-- Input for this task --
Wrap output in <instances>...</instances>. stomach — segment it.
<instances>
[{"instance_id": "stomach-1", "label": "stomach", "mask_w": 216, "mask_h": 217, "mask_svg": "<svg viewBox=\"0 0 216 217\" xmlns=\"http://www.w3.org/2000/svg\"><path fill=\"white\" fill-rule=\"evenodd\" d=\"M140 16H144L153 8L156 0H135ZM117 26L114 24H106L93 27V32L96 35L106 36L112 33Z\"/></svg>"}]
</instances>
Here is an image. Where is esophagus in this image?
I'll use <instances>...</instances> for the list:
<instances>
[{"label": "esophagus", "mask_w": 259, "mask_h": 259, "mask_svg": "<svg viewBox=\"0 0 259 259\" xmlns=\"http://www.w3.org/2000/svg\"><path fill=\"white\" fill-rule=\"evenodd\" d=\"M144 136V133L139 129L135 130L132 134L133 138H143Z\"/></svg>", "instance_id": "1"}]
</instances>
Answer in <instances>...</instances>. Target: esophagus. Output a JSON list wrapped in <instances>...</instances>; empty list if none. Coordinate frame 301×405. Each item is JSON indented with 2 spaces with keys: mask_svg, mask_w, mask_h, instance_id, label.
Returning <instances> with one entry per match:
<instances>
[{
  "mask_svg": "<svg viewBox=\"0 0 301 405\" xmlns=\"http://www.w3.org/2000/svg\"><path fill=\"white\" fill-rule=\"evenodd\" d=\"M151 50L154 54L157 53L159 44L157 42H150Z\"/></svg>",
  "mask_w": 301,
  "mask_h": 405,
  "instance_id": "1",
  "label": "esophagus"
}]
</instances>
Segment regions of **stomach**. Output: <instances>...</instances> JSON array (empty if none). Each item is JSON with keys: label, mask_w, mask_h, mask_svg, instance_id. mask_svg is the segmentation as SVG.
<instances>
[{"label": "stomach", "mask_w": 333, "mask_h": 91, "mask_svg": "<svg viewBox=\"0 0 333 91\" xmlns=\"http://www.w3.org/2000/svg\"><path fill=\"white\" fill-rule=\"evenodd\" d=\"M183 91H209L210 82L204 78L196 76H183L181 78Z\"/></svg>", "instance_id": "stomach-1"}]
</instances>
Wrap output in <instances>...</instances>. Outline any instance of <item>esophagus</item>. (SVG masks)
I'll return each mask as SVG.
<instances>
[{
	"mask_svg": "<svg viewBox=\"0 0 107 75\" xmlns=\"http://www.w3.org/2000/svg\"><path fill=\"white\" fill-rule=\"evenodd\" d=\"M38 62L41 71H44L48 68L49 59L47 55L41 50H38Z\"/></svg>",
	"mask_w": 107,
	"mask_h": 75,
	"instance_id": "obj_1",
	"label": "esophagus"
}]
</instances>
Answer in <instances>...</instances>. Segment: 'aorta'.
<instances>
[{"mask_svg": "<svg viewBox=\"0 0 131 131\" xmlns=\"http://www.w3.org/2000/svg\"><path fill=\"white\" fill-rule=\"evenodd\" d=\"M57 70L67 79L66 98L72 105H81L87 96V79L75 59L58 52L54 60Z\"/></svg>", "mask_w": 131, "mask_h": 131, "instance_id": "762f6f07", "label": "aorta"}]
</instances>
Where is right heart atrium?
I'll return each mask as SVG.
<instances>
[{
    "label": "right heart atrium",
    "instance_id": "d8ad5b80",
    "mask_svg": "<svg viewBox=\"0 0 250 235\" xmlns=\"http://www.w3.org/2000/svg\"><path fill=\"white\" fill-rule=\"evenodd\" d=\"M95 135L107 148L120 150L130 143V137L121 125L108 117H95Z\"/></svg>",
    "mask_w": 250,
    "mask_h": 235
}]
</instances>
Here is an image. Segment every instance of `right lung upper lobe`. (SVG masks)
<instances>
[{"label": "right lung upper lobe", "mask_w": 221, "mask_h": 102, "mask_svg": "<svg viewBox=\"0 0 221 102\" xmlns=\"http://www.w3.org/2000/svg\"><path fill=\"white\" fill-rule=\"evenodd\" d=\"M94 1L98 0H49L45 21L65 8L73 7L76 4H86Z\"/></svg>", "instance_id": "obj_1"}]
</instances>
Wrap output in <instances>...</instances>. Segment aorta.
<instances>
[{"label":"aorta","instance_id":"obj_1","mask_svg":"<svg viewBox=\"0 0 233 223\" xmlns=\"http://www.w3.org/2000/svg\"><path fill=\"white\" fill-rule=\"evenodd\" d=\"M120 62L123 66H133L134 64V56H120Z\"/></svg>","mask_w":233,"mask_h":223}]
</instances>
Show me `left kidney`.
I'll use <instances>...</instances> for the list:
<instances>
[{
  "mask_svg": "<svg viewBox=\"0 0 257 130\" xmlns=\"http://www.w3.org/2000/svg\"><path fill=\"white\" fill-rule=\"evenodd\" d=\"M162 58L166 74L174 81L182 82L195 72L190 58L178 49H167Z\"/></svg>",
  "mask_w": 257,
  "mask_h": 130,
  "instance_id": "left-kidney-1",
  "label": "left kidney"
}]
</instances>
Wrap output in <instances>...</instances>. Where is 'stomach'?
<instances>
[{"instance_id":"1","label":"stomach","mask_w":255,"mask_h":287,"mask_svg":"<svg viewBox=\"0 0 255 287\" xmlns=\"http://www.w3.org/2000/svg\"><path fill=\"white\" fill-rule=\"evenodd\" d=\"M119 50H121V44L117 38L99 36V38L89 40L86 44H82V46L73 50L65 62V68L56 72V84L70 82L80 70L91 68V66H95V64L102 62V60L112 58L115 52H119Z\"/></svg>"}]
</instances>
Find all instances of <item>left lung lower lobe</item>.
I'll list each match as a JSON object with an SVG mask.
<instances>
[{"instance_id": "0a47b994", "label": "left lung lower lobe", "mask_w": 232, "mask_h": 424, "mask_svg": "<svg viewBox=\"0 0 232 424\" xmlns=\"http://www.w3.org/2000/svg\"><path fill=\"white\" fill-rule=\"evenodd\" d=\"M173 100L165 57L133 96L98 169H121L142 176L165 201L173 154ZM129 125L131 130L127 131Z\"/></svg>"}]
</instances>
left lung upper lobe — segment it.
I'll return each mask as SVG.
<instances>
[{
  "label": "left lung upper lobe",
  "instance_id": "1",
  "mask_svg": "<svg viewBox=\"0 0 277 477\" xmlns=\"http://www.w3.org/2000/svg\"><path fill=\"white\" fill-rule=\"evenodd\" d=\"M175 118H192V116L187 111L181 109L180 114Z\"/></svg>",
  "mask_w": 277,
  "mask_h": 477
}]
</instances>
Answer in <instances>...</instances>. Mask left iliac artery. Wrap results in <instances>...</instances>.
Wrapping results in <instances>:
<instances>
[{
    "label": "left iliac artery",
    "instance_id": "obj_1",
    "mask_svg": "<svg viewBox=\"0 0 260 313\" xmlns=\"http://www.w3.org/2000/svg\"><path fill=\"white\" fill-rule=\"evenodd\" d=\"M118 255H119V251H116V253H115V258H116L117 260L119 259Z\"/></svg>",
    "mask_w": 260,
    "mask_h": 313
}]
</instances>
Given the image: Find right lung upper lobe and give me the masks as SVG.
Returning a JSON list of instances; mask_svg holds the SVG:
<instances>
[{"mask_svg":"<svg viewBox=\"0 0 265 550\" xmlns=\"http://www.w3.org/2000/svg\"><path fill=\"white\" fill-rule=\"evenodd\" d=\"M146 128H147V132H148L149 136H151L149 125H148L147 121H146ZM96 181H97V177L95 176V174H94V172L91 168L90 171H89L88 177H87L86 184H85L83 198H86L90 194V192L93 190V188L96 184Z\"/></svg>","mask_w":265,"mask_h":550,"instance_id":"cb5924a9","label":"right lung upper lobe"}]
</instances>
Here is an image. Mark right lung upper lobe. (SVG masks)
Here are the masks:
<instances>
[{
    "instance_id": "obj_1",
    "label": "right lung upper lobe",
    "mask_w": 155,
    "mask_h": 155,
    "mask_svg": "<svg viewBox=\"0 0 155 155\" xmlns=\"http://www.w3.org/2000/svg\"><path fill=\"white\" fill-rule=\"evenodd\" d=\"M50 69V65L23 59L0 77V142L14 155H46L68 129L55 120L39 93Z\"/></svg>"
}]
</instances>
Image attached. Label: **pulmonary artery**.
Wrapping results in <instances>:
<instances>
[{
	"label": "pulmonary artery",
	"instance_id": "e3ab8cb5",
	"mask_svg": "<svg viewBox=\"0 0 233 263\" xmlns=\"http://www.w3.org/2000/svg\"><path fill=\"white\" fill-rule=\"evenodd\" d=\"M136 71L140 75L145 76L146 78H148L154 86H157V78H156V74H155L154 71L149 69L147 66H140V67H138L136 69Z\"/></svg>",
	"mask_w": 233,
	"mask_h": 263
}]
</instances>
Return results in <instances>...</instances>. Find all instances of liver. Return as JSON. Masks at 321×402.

-- Directions for this task --
Look for the line that contains "Given the image: Find" in the entries above. Set it down, along with all later lines, exactly as written.

-- Answer section --
Given the image: Find right lung upper lobe and give me the masks as SVG.
Returning a JSON list of instances; mask_svg holds the SVG:
<instances>
[{"mask_svg":"<svg viewBox=\"0 0 265 550\" xmlns=\"http://www.w3.org/2000/svg\"><path fill=\"white\" fill-rule=\"evenodd\" d=\"M146 128H147V132H148L149 136H151L149 125H148L147 121H146ZM96 181H97V177L95 176V174H94V172L91 168L90 171H89L88 177H87L86 184H85L83 198H86L90 194V192L93 190V188L96 184Z\"/></svg>","mask_w":265,"mask_h":550,"instance_id":"cb5924a9","label":"right lung upper lobe"}]
</instances>
Here is an image. Mark right lung upper lobe. (SVG masks)
Here are the masks:
<instances>
[{
    "instance_id": "obj_1",
    "label": "right lung upper lobe",
    "mask_w": 155,
    "mask_h": 155,
    "mask_svg": "<svg viewBox=\"0 0 155 155\" xmlns=\"http://www.w3.org/2000/svg\"><path fill=\"white\" fill-rule=\"evenodd\" d=\"M50 69V65L23 59L0 77V142L14 155H46L68 129L55 120L39 93Z\"/></svg>"
}]
</instances>
Image attached. Label: **pulmonary artery**.
Wrapping results in <instances>:
<instances>
[{
	"label": "pulmonary artery",
	"instance_id": "e3ab8cb5",
	"mask_svg": "<svg viewBox=\"0 0 233 263\" xmlns=\"http://www.w3.org/2000/svg\"><path fill=\"white\" fill-rule=\"evenodd\" d=\"M136 71L140 75L145 76L146 78H148L154 86H157V78H156V74H155L154 71L149 69L147 66H140V67H138L136 69Z\"/></svg>",
	"mask_w": 233,
	"mask_h": 263
}]
</instances>
Return results in <instances>...</instances>. Find all instances of liver. Return as JSON. Masks at 321×402.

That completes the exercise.